Theorem Prover as a Judge for Synthetic Data Generation

Authors: Joshua Ong Jun Leang, Giwon Hong, Wenda Li, Shay B. Cohen

Abstract: The demand for synthetic data in mathematical reasoning has increased due to
its potential to enhance the mathematical capabilities of large language models
(LLMs). However, ensuring the validity of intermediate reasoning steps remains
a significant challenge, affecting data quality. While formal verification via
theorem provers effectively validates LLM reasoning, the autoformalisation of
mathematical proofs remains error-prone. In response, we introduce iterative
autoformalisation, an approach that iteratively refines theorem prover
formalisation to mitigate errors, thereby increasing the execution rate on the
Lean prover from 60% to 87%. Building upon that, we introduce Theorem Prover as
a Judge (TP-as-a-Judge), a method that employs theorem prover formalisation to
rigorously assess LLM intermediate reasoning, effectively integrating
autoformalisation with synthetic data generation.

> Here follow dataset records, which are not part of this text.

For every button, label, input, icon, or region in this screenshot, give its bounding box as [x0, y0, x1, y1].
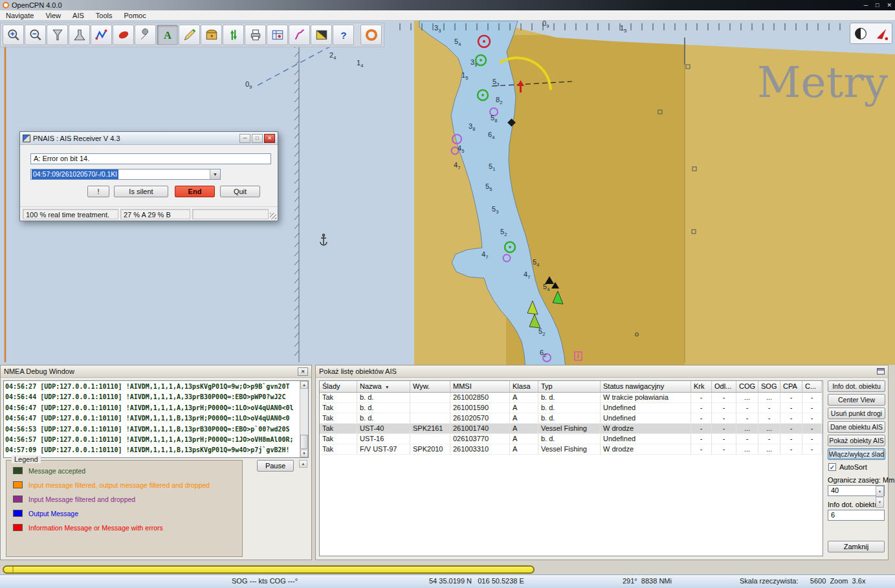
zoom-out-button[interactable] — [25, 25, 46, 45]
column-header[interactable]: COG — [736, 381, 758, 393]
table-cell: SPK2161 — [410, 424, 450, 434]
table-row[interactable]: Takb. d.261001590Ab. d.Undefined------ — [320, 403, 823, 413]
zoom-in-button[interactable] — [3, 25, 24, 45]
ais-table-body: Takb. d.261002850Ab. d.W trakcie poławia… — [320, 393, 823, 455]
chart-downloader-button[interactable] — [201, 25, 222, 45]
menu-view[interactable]: View — [39, 10, 67, 21]
end-button[interactable]: End — [175, 186, 215, 197]
table-row[interactable]: TakUST-40SPK2161261001740AVessel Fishing… — [320, 424, 823, 434]
menu-ais[interactable]: AIS — [67, 10, 90, 21]
pnais-minimize-icon[interactable]: ─ — [239, 134, 250, 143]
track-button[interactable] — [289, 25, 310, 45]
table-row[interactable]: Takb. d.261002850Ab. d.W trakcie poławia… — [320, 393, 823, 403]
ais-button-5[interactable]: Pokaż obiekty AIS — [828, 435, 885, 446]
ais-restore-icon[interactable] — [877, 368, 885, 375]
table-cell: Tak — [320, 393, 357, 403]
column-header[interactable]: CPA — [780, 381, 802, 393]
table-row[interactable]: Takb. d.261020570Ab. d.Undefined------ — [320, 413, 823, 424]
settings-button[interactable] — [135, 25, 156, 45]
table-cell: ... — [758, 393, 780, 403]
mini-scroll-up-icon[interactable]: ▲ — [299, 460, 307, 468]
quit-button[interactable]: Quit — [220, 186, 260, 197]
route-manager-button[interactable] — [267, 25, 288, 45]
table-row[interactable]: TakF/V UST-97SPK2010261003310AVessel Fis… — [320, 444, 823, 455]
nmea-log-scrollbar[interactable]: ▲ ▼ — [300, 381, 308, 457]
pnais-statusbar: 100 % real time treatment. 27 % A 29 % B — [20, 206, 278, 221]
spin-down-icon[interactable]: ▼ — [876, 497, 884, 508]
alert-button[interactable]: ! — [87, 186, 109, 197]
create-route-button[interactable] — [91, 25, 112, 45]
auto-follow-button[interactable] — [113, 25, 134, 45]
nmea-close-icon[interactable]: ✕ — [298, 367, 308, 376]
table-cell: W trakcie poławiania — [601, 393, 691, 403]
range-spinner[interactable]: ▲ ▼ — [876, 486, 884, 495]
autosort-row[interactable]: ✓ AutoSort — [828, 462, 885, 472]
menu-tools[interactable]: Tools — [90, 10, 118, 21]
scroll-up-icon[interactable]: ▲ — [300, 381, 308, 389]
ais-button-3[interactable]: Usuń punkt drogi — [828, 408, 885, 419]
ais-button-2[interactable]: Center View — [828, 394, 885, 406]
pnais-message-combo[interactable]: 04:57:09/261020570/-/0.1Kl ▼ — [30, 169, 221, 180]
pause-button[interactable]: Pause — [257, 460, 294, 472]
combo-dropdown-icon[interactable]: ▼ — [210, 169, 220, 179]
log-line: 04:56:53 [UDP:127.0.0.1:10110] !AIVDM,1,… — [5, 424, 307, 435]
table-cell: SPK2010 — [410, 444, 450, 455]
pnais-message-field[interactable]: A: Error on bit 14. — [30, 153, 271, 164]
nmea-titlebar[interactable]: NMEA Debug Window ✕ — [1, 365, 311, 378]
range-input[interactable]: 40 ▲ ▼ — [828, 485, 885, 496]
minimize-icon[interactable]: ─ — [864, 0, 868, 10]
ais-table[interactable]: ŚladyNazwa▼Wyw.MMSIKlasaTypStatus nawiga… — [319, 380, 823, 556]
legend-item: Output Message — [13, 509, 242, 517]
ais-button-4[interactable]: Dane obiektu AIS — [828, 421, 885, 433]
table-cell: - — [712, 403, 736, 413]
autosort-checkbox[interactable]: ✓ — [828, 463, 836, 471]
close-icon[interactable]: ✕ — [887, 0, 892, 10]
scroll-down-icon[interactable]: ▼ — [300, 450, 308, 457]
column-header[interactable]: Nazwa▼ — [357, 381, 410, 393]
column-header[interactable]: Odl... — [712, 381, 736, 393]
column-header[interactable]: Wyw. — [410, 381, 450, 393]
window-titlebar[interactable]: OpenCPN 4.0.0 ─ □ ✕ — [0, 0, 895, 10]
column-header[interactable]: SOG — [758, 381, 780, 393]
info-count-input[interactable]: 6 — [828, 510, 885, 521]
vertical-arrows-button[interactable] — [223, 25, 244, 45]
scroll-thumb[interactable] — [300, 435, 308, 449]
spin-up-icon[interactable]: ▲ — [876, 486, 884, 497]
compass-button[interactable] — [360, 25, 382, 45]
resize-grip[interactable] — [270, 213, 276, 219]
print-button[interactable] — [245, 25, 266, 45]
column-header[interactable]: MMSI — [450, 381, 510, 393]
table-cell: - — [802, 403, 822, 413]
pnais-close-icon[interactable]: ✕ — [264, 134, 275, 143]
table-cell: UST-16 — [357, 434, 410, 444]
column-header[interactable]: Ślady — [320, 381, 357, 393]
column-header[interactable]: Status nawigacyjny — [601, 381, 691, 393]
table-row[interactable]: TakUST-16026103770Ab. d.Undefined------ — [320, 434, 823, 444]
pnais-maximize-icon[interactable]: □ — [252, 134, 263, 143]
scale-in-button[interactable] — [69, 25, 90, 45]
column-header[interactable]: C... — [802, 381, 822, 393]
chart-piano-bar[interactable] — [3, 565, 535, 574]
table-cell: - — [802, 434, 822, 444]
compass-status-panel[interactable] — [850, 23, 892, 44]
scale-out-button[interactable] — [47, 25, 68, 45]
enc-text-button[interactable]: A — [157, 25, 178, 45]
pnais-titlebar[interactable]: PNAIS : AIS Receiver V 4.3 ─ □ ✕ — [20, 132, 278, 145]
menu-navigate[interactable]: Navigate — [0, 10, 39, 21]
measure-button[interactable] — [179, 25, 200, 45]
nmea-log[interactable]: 04:56:27 [UDP:127.0.0.1:10110] !AIVDM,1,… — [3, 380, 309, 458]
color-scheme-button[interactable] — [311, 25, 332, 45]
maximize-icon[interactable]: □ — [876, 0, 879, 10]
help-button[interactable]: ? — [333, 25, 354, 45]
column-header[interactable]: Typ — [538, 381, 601, 393]
zamknij-button[interactable]: Zamknij — [828, 541, 885, 552]
ais-button-6[interactable]: Włącz/wyłącz ślad — [828, 448, 885, 460]
menu-pomoc[interactable]: Pomoc — [118, 10, 152, 21]
ais-button-1[interactable]: Info dot. obiektu — [828, 380, 885, 392]
column-header[interactable]: Klasa — [510, 381, 538, 393]
ais-titlebar[interactable]: Pokaż listę obiektów AIS — [316, 365, 888, 378]
log-line: 04:56:44 [UDP:127.0.0.1:10110] !AIVDM,1,… — [5, 392, 307, 402]
column-header[interactable]: Krk — [691, 381, 712, 393]
table-cell: 261003310 — [450, 444, 510, 455]
is-silent-button[interactable]: Is silent — [114, 186, 168, 197]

Finally, we present
Reinforcement Learning from Theorem Prover Feedback (RLTPF), a framework that
replaces human annotation with theorem prover feedback in Reinforcement
Learning from Human Feedback (RLHF). Across multiple LLMs, applying
TP-as-a-Judge and RLTPF improves benchmarks with only 3,508 samples, achieving
5.56% accuracy gain on Mistral-7B for MultiArith, 6.00% on Llama-2-7B for
SVAMP, and 3.55% on Llama-3.1-8B for AQUA.